Between visits by the spider, the cached version of the page (some or all the content needed to render it) stored in the search engine working memory is quickly sent to an inquirer. If a visit is overdue, the search engine can just act as a web proxy instead. In this case, the page may differ from the search terms indexed. The cached page holds the appearance of the version whose words were previously indexed, so a cached version of a page can be useful to the website when the actual page has been lost, but this problem is also considered a mild form of linkrot.

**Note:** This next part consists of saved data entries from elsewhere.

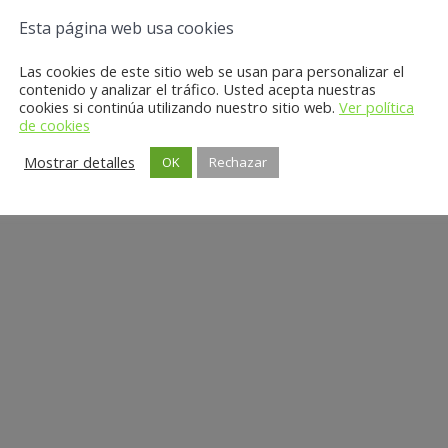
Esta página web usa cookies
Las cookies de este sitio web se usan para personalizar el
contenido y analizar el tráfico. Usted acepta nuestras
cookies si continúa utilizando nuestro sitio web.
Ver política
de cookies
Mostrar detalles
OK
Rechazar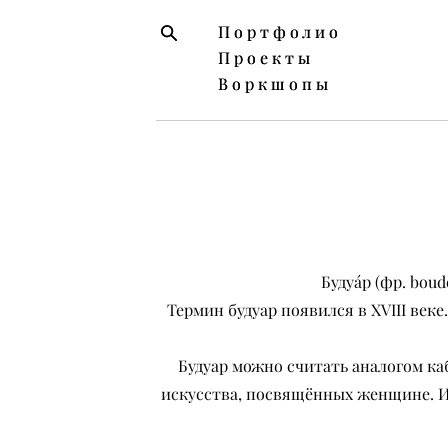
Портфолио
Портфолио
Проекты
Проекты
Воркшопы
Воркшопы
Будуа́р (фр. bo
Термин будуар появился в XVIII век
Будуар можно считать аналогом ка
искусства, посвящённых женщине. И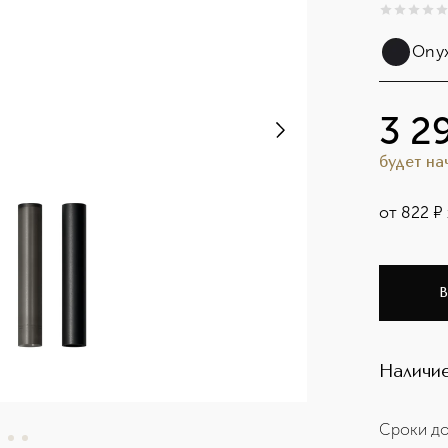
0
из
5
0
Ony
3 2
будет н
от
822
¤
В
Наличие
Сроки до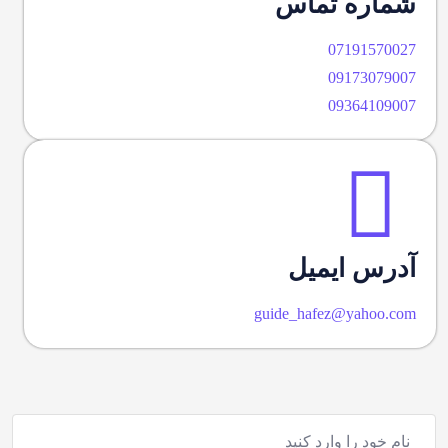
شماره تماس
07191570027
09173079007
09364109007
آدرس ایمیل
guide_hafez@yahoo.com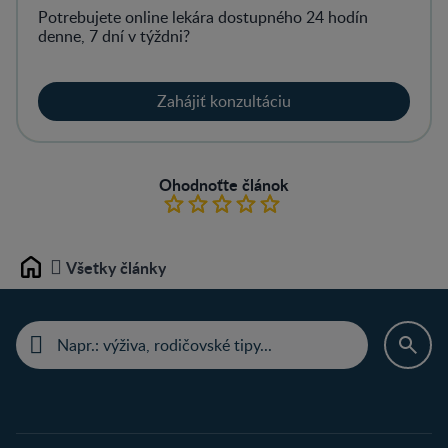
Potrebujete online lekára dostupného 24 hodín
denne, 7 dní v týždni?
Zahájiť konzultáciu
Ohodnoťte článok
Všetky články
Home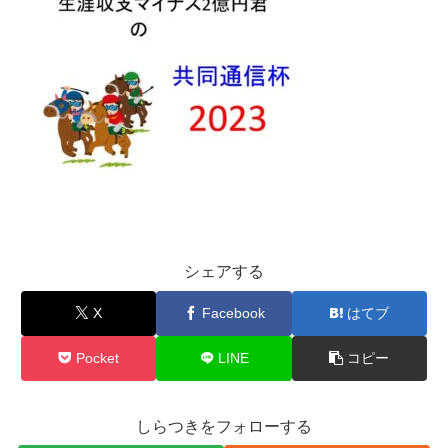
シェアする
X
Facebook
はてブ
Pocket
LINE
コピー
しらつきをフォローする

High-level architecture of a standard Web crawler

Typically, when a user enters a query into a search engine it is a few keywords. The index already has the names of the sites containing the keywords, and these are instantly obtained from the index. The real processing load is in generating the web pages that are the search results list: Every page in the entire list must be weighted according to information in the indexes. Then the top search result item requires the lookup, reconstruction, and markup of the snippets showing the context of the keywords matched. These are only part of the processing each search results web page requires, and further pages (next to the top) require more of this post-processing.

Beyond simple keyword lookups, search engines offer their own GUI- or command-driven operators and search parameters to refine the search results. These provide the necessary controls for the user engaged in the feedback loop users create by filtering and weighting while refining the search results, given the initial pages of the first search results. For example, from 2007 the Google.com search engine has allowed one to filter by date by clicking "Show search tools" in the leftmost column of the initial search results page, and then selecting the desired date range. It is also possible to weight by date because each page has a modification time. Most search engines support the use of the Boolean operators AND, OR and NOT to help end users refine the search query. Boolean operators are for literal searches that allow the user to refine and extend the terms of the search. The engine looks for the words or phrases exactly as entered. Some search engines provide an advanced feature called proximity search, which allows users to define the distance between keywords. There is also concept-based searching where the research involves using statistical analysis on pages containing the words or phrases the user searches for.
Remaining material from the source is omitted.